At present, about 5000 tens of thousands people drink high-fluorine water (fluorine content is 1 mg/L), and the treatment of high-fluorine groundwater is still one of research hotspots at present.
The filtering material is regenerated by caustic soda frequently, and is in a manual operation mode, the operation process is complex, the workload is large, the regeneration of the primary filtering material takes about 24 hours, the time is too long, meanwhile, the reagent caustic soda is needed to be added, and most of regenerated wastewater is directly discharged into a drainage ditch nearby a water plant without treatment, thus being easy to pollute the environment and groundwater quality. Meanwhile, the filtering material defluorination equipment has the problems of large occupied area, short service life of the filtering material and the like.
Disclosure of Invention
The utility model aims to solve the defects in the prior art, and provides a container type full-automatic electrodialysis defluorination device.
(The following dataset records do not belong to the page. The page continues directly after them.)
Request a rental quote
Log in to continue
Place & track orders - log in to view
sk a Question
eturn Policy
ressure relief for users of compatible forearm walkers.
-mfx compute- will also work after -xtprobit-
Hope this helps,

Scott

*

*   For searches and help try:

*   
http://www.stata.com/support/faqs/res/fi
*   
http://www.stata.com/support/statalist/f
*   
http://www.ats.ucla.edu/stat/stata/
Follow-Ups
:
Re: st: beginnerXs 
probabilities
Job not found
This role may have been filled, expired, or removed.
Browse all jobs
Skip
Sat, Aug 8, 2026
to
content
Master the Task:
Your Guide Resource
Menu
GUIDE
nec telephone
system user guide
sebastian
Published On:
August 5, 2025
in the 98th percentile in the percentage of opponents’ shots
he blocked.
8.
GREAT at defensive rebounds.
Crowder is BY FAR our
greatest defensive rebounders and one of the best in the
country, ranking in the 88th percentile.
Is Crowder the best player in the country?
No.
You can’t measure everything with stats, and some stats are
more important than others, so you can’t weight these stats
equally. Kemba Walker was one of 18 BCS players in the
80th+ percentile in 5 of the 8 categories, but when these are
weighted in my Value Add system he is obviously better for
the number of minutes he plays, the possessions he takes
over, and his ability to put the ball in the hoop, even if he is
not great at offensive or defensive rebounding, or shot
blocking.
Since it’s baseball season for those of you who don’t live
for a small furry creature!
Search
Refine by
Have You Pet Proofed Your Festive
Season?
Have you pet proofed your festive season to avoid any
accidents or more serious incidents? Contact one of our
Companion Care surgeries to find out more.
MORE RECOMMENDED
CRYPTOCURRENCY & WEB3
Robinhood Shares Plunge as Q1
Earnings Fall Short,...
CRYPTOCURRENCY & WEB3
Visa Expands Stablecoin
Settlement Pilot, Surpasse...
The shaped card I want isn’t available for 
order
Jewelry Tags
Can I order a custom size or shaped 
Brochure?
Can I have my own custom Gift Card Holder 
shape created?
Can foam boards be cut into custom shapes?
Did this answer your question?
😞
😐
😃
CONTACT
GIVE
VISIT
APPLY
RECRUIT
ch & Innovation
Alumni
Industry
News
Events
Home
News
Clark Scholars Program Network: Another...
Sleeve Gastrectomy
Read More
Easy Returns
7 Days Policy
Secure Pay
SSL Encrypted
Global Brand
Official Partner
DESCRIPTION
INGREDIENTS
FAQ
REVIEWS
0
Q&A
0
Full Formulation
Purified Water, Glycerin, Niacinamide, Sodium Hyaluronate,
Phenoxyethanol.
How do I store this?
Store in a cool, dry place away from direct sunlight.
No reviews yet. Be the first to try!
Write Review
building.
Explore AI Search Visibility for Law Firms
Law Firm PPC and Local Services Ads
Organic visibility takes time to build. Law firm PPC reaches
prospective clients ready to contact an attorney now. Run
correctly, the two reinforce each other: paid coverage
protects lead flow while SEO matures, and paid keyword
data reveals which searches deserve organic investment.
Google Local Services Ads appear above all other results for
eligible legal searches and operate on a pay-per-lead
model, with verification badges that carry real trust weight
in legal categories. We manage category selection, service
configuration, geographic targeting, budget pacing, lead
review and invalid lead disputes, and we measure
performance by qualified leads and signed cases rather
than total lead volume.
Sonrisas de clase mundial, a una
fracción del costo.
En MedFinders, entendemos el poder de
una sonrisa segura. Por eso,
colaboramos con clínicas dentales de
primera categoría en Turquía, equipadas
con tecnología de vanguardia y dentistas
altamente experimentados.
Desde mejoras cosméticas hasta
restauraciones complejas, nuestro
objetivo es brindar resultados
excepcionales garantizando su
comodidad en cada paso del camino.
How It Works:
In order to achieve the above purpose, the present utility model adopts the following technical scheme:
the utility model provides a full-automatic electrodialysis defluorination device of container formula, includes the container and installs at inside membrane module, rectifier and the autonomous system of container, membrane module's fresh water import links to each other with the inlet tube, and membrane module's fresh water export links to each other with the clean water basin through the outlet pipe, and membrane module's dense water export passes through dense water circulating pump and connects dense water jar to the dense water import of backward flow to membrane module, and membrane module's fresh water export passes through utmost point water circulating pump and connects utmost point water jar to the fresh water import of backward flow to membrane module.
Preferably, a precision filter is mounted on the water inlet pipe.
Preferably, the membrane module is an electrodialysis membrane module.
Preferably, anion exchange membranes and cation exchange membranes are interchangeably mounted within the membrane module.
Preferably, the concentrated water circulating pump and the polar water circulating pump are horizontal centrifugal pumps or magnetic pumps.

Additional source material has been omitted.